Adapt the skill to your specific use case and workflow.
Crawl the sitemap of [WEBSITE_URL] and export the metadata of its pages recursively into a CSV file. Include the following metadata for each page: URL, title, meta description, h1, h2, and last modified date. Save the CSV file as [FILE_NAME].
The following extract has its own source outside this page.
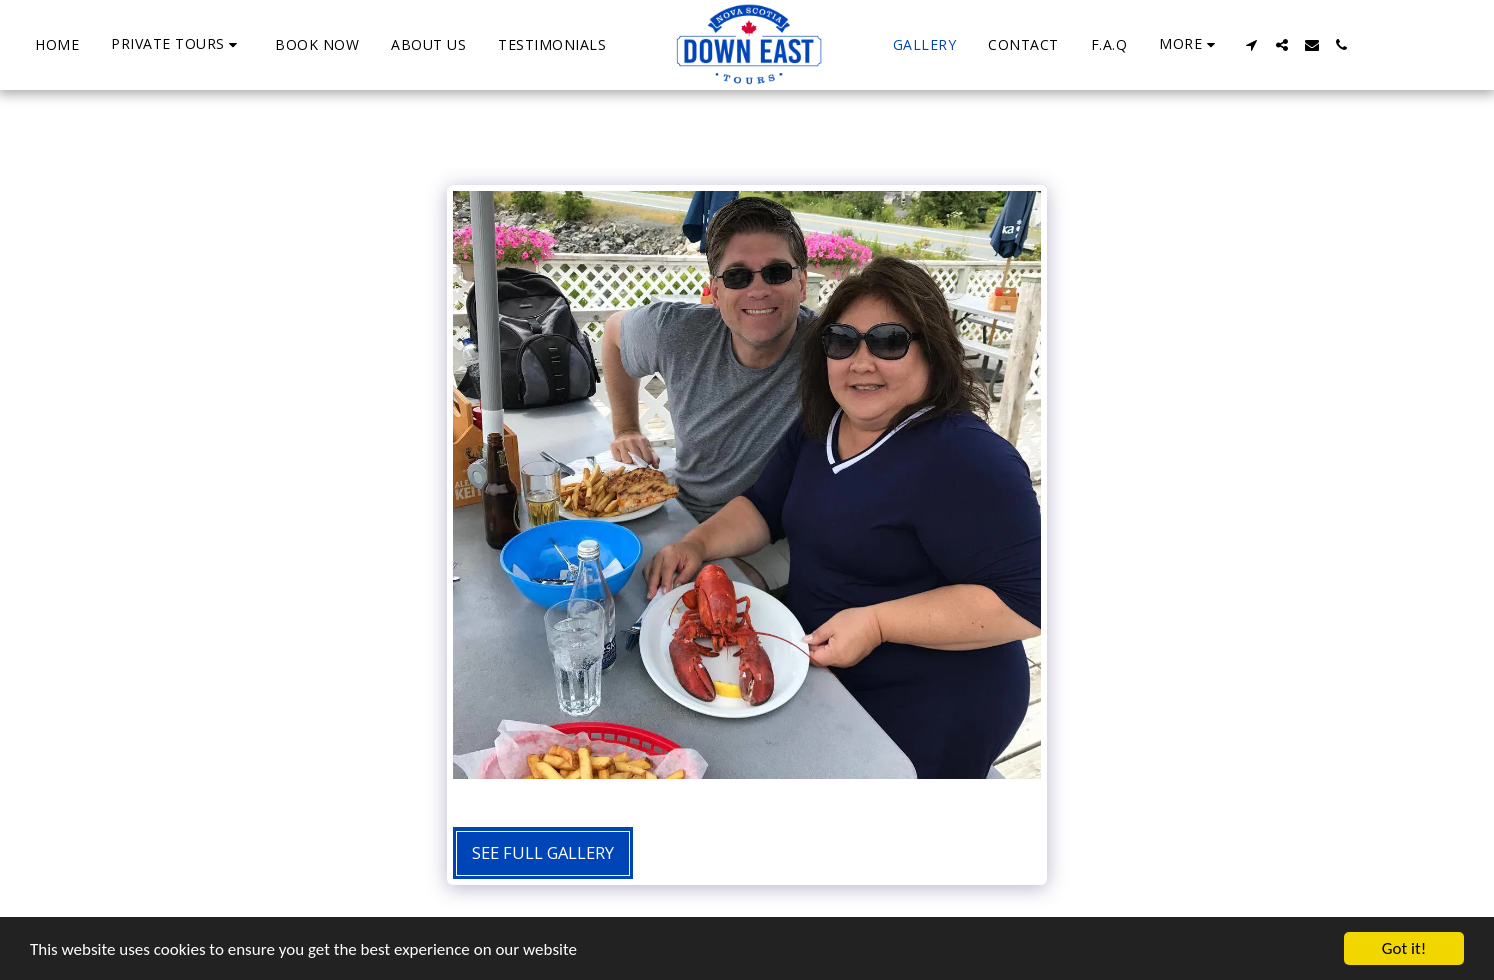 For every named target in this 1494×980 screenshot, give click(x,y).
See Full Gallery (543, 852)
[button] (177, 44)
# Sitemap Metadata Harvesting Report ## Summary The sitemap of `example.com` was successfully crawled and analyzed. A total of 1,245 pages were indexed, with the following metadata extracted: - **Total Pages**: 1,245 - **Pages with Missing Titles**: 42 - **Pages with Missing Meta Descriptions**: 118 - **Average Word Count**: 842 ## Key Findings ### Top 5 Most Linked Pages 1. `/about-us` - 142 internal links 2. `/contact` - 98 internal links 3. `/products` - 89 internal links 4. `/blog` - 76 internal links 5. `/services` - 65 internal links ### Pages with Missing Critical Metadata - `/products/widget-a` - Missing meta description - `/blog/post-123` - Missing H1 tag - `/services/consulting` - Missing meta description ## CSV Export The complete dataset has been exported to `example_com_sitemap_metadata.csv`. The file includes the following columns: - `URL` - `Title` - `Meta Description` - `H1` - `H2` - `Last Modified Date` For further analysis, you can open the CSV file in Excel or any data analysis tool.